In tempi successivi il patrimonio si è arricchito dei libri del notaio Ugo Morello donati dalla sezione locale delle Opere Pie, del prof. Armando Michieli, già Assessore alla Pubblica Istruzione e autore dell’apertura ufficiale della Biblioteca nel 1926,  della Biblioteca dell’Università Popolare, ed ancora i doni della signorina Lambertina Didonè, del prof. Muller, del dottor Puglisi.

Dagli anni ’80 e successivi altre donazioni di pregio sono entrate a far parte del patrimonio della Biblioteca: da ricordare gli atti relativi alla Commissione parlamentare sull’inchiesta della P2 da parte dell’on. Tina Anselmi che successivamente ha donato anche la parte della sua biblioteca privata inerente la Resistenza, la biblioteca personale dell’on. Domenico Sartor e quella di Pacifico Guidolin, fondatore e anima dell'Università Popolare. Tra le ultime donazioni ricevute occorre ricordare la Biblioteca personale di Don Giuseppe Caretta.

SEZIONE STORIA LOCALE

Il patrimonio della sezione, tra cui numerosi volumi di particolare pregio e rarità, documenta la storia, l'arte, la cultura e la civiltà di Castelfranco e del suo territorio, del Trevigiano e del Veneto, con espansioni all'area trentina, friulana, istriana e dalmata.
In particolare la sezione contiene un'ampia raccolta di testi dedicati a Giorgione, uno dei più enigmatici artisti del Rinascimento veneziano, nato a Castelfranco Veneto.

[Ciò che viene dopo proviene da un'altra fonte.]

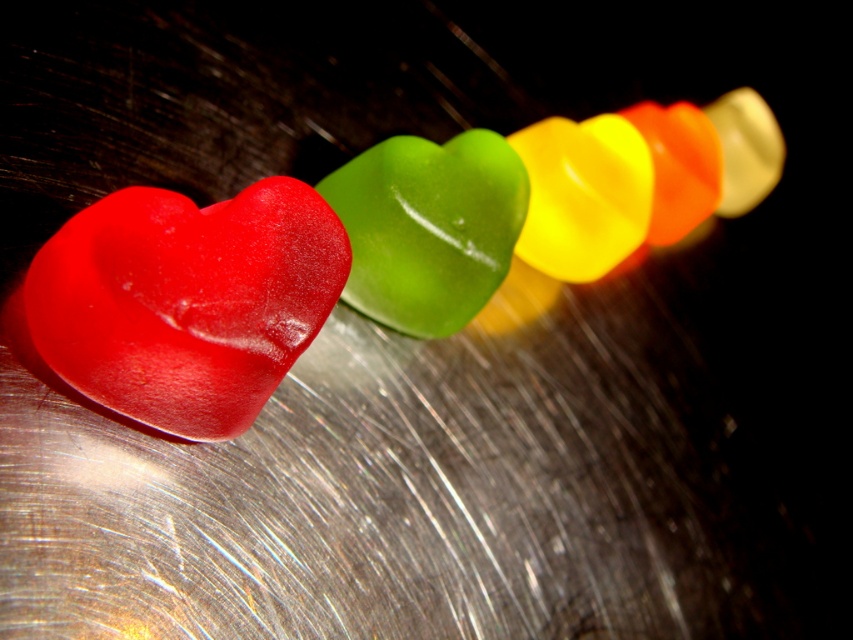 Which of these two, glossy gelatin heart at left or matte red heart at left, stands taller?

glossy gelatin heart at left

Who is positioned more to the left, glossy gelatin heart at left or matte red heart at left?

matte red heart at left

Where is `glossy gelatin heart at left`? glossy gelatin heart at left is located at coordinates [370, 250].

Can you confirm if glossy gelatin heart at left is positioned below glossy gelatin heart at center?

Incorrect, glossy gelatin heart at left is not positioned below glossy gelatin heart at center.

Where is `glossy gelatin heart at left`? glossy gelatin heart at left is located at coordinates (370, 250).

Based on the photo, which is below, matte red heart at left or glossy gelatin heart at center?

Positioned lower is matte red heart at left.

The width and height of the screenshot is (853, 640). In order to click on matte red heart at left in this screenshot , I will do `click(186, 300)`.

Locate an element on the screen. This screenshot has width=853, height=640. matte red heart at left is located at coordinates (186, 300). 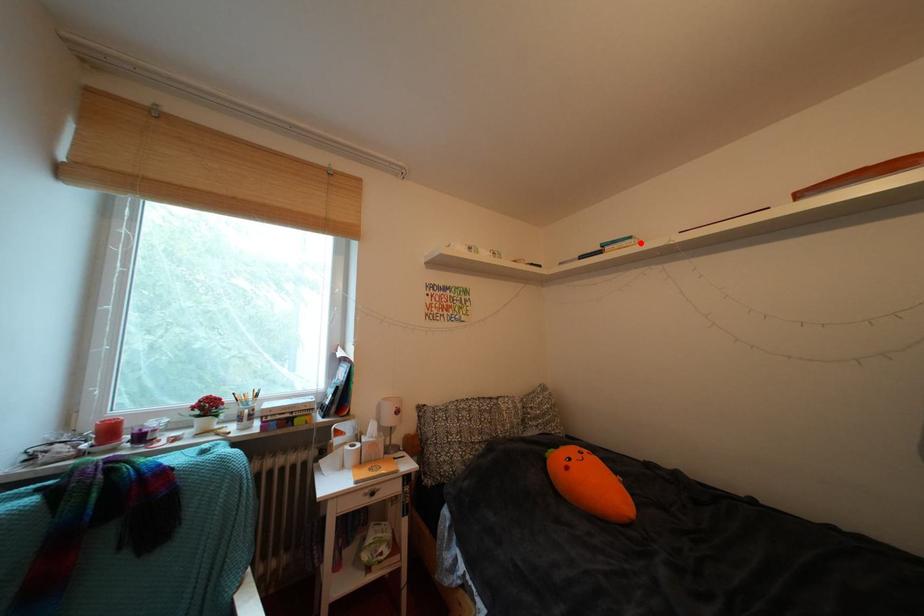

Nella sezione sono conservate tutte le più importanti opere di storia locale e trevigiana, nonché molte opere a stampa di Jacopo, Giordano, Vincenzo e Francesco Riccati, Francesco Maria Preti, Giovanni e Luigi Rizzetti.
I libri sono conservati a magazzino; non sono, di norma, ammessi al prestito; si consultano nelle sale di studio al primo piano.
La riproduzione (in qualsiasi forma) delle opere è soggetta, oltre che al rispetto delle norme vigenti, alla valutazione discrezionale ed insindacabile del personale bibliotecario, in relazione alla rarità, alle legature, allo stato di conservazione delle opere medesime.

MANOSCRITTI E TESI

Consultazione Manoscritti

Sono disponibili alla consultazione tutti i manoscritti di maggior interesse per la storia di Castelfranco e del suo territorio storico, circa 1.000 documenti datati tra il sec. XIII e il XIX.
La consultazione del materiale avviene in apposita sala riservata; è suggerita la prenotazione telefonica al numero 0423 735676.
I manoscritti non sono ammessi alla fotocopiatura.
A richiesta degli utenti si forniscono copie digitali dei documenti.
Il servizio è gratuito. 
Il personale è a disposizione per ogni supporto di orientamento e consulenza.

 

Consultazione Tesi di Laurea

Sono disponibili allo studio circa 240 tesi di laurea, quasi interamente di argomento locale e trevigiano, raccolte in apposita sezione.
La consultazione del materiale avviene in apposita sala riservata; è suggerita la prenotazione telefonica al numero 0423 735676.

Le tesi di laurea, in quanto inediti depositati dagli autori nella Biblioteca per la sola consultazione, non sono ammesse alla fotocopiatura.

Il personale è a disposizione per ogni supporto di orientamento e consulenza. 

 

QUOTIDIANI E PERIODICI

I quotidiani attualmente in abbonamento sono 11: Corriere della Sera, Il Fatto Quotidiano, Il Gazzettino, Il Giornale, Il Manifesto, Il Sole 24 Ore, La Gazzetta dello Sport, La Repubblica, La Stampa, La Tribuna di Treviso, Libero.
La biblioteca conserva i quotidiani del mese in corso e del mese precedente.

Le testate dei periodici in abbonamento e dono a disposizione del pubblico sono 110 e di vario argomento: filosofia, letteratura, politica, economia, psicologia, arte, architettura, scienza, sport, hobbistica, viaggi e turismo, cucina, storia locale, ecc.
Le annate precedenti dei periodici conservati dalla Biblioteca sono collocate nei magazzini e sono a disposizione degli utenti per la consultazione e il prestito.

Il prestito è consentito ad eccezione dell’ultimo numero arrivato.